Parent Gillian Simmers said no school would close in her community as long as the people of Manenberg stood together.

“My child is not going to another school. Last year, the WCED promised us a super school, and there will be no schooling until we have an answer,” Ms Simmers said.

Manenberg Primary’s SGB chairwoman, Nazlie Adams, said they did not want to be informed verbally about matters, adding that whatever answers they got from the WCED, they wanted in “black and white”.

“We want a new school, we just don’t want to move,” she said.

Grandparent Faldiela Bailey said it would be too dangerous for her grandchildren to walk to Saambou Primary if Manenberg Primary should move there.
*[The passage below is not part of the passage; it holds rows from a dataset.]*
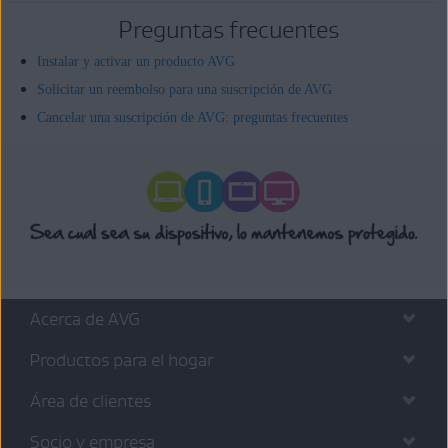
Preguntas frecuentes
Instalar y activar un producto AVG
Solicitar un reembolso para una suscripción de AVG
Cancelar una suscripción de AVG: preguntas frecuentes
Acerca de AVG
Productos para el hogar
Área de clientes
Socio y empresa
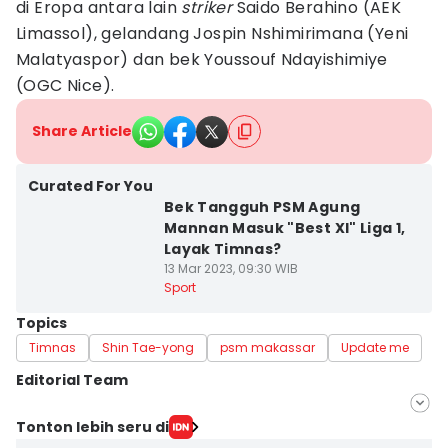
di Eropa antara lain
striker
Saido Berahino (AEK
Limassol), gelandang Jospin Nshimirimana (Yeni
Malatyaspor) dan bek Youssouf Ndayishimiye
(OGC Nice).
Share Article
Curated For You
Bek Tangguh PSM Agung
Mannan Masuk "Best XI" Liga 1,
Layak Timnas?
13 Mar 2023, 09:30 WIB
Sport
Topics
Timnas
Shin Tae-yong
psm makassar
Update me
Editorial Team
Editor
Tonton lebih seru di
Irwan Idris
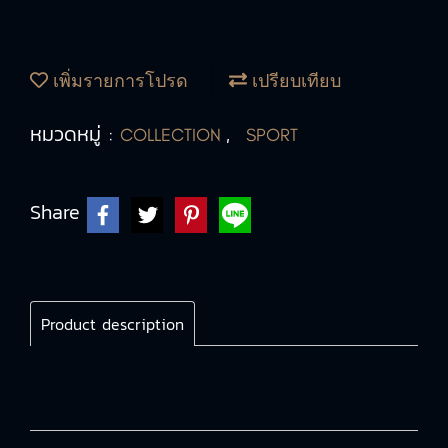
เพิ่มรายการโปรด
เปรียบเทียบ
หมวดหมู่ :
,
COLLECTION
SPORT
Share
Product description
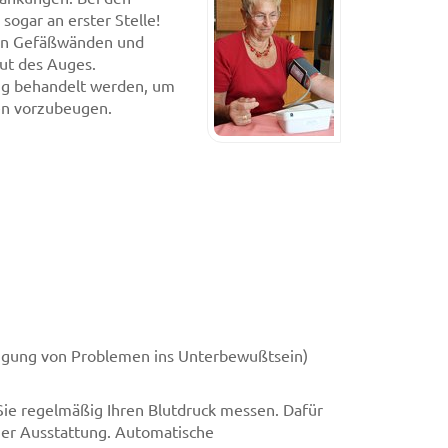
sogar an erster Stelle!
n an Gefäßwänden und
ut des Auges.
tig behandelt werden, um
en vorzubeugen.
ängung von Problemen ins Unterbewußtsein)
ie regelmäßig Ihren Blutdruck messen. Dafür
cher Ausstattung. Automatische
“What’s gonna happen to our children? Why can’t they just accommodate the children in containers on the premises while the rebuilding takes place – like they did with all the other schools which were rebuilt?” Ms Bailey asked.

Chairman of Silverstream High School’s SGB, Fareed Jansen, said the WCED used the “excuse” that it did not send any formal letters to the schools that mentioned school closures or mergers. However, Silverstream High had been asked not to enrol Grade 8 and Grade 9 pupils this year, he said.

“That is a clear indication that the school will be closing down within three years, as the pupils progress to the next grade. Already, eight of our teachers at Silverstream High had to be redeployed. Why are our communities always marginalised?” Mr Jansen asked.

On Friday March 10, parents refused to speak to WCED officials, Circuit 10 manager Kubeshini Govender and Enver Hassen, who were called out to the scene. Instead, they demanded that someone more senior in the department come out to address them.

When Sanette Nowers, the director for the Metro Central Education District, arrived to speak to the parents, she shared her concerns with them about keeping the children from school, saying valuable teaching was being lost and that assessments were being done during this time.

Ms Nowers told the parents that any school closure or merger could only be done once a strict set of laws had been applied. “I brought with me the South African Schools Act and highlighted the section that deals with school closures and mergers,” Ms Nowers said.

She said Education MEC Debbie Schäfer was the only one who could issue a letter of her intention to close or merge a school.

“That letter was never sent. We are now in a catch-22 situation. You want answers, and we don’t have answers for you. The provincial education minister cannot just decide willy nilly to close down a school. There are legal processes that need to be followed. This includes community participation, and no decision will be made without consultation,” Ms Nowers said.

Joyce Albrecht said if parents did not lock the gates of the school, they would not get the attention they needed.

On Monday March 13, the protest continued, with children missing another day of school.

During her state of the province address in February, Premier Helen Zille singled out Manenberg as one of the areas prioritised for an upgrade. She said integral to implementing that vision was a schools’ upgrade programme, adding that three new schools would be built, including a school of skills, and the provincial government and the City of Cape Town were working together on that plan.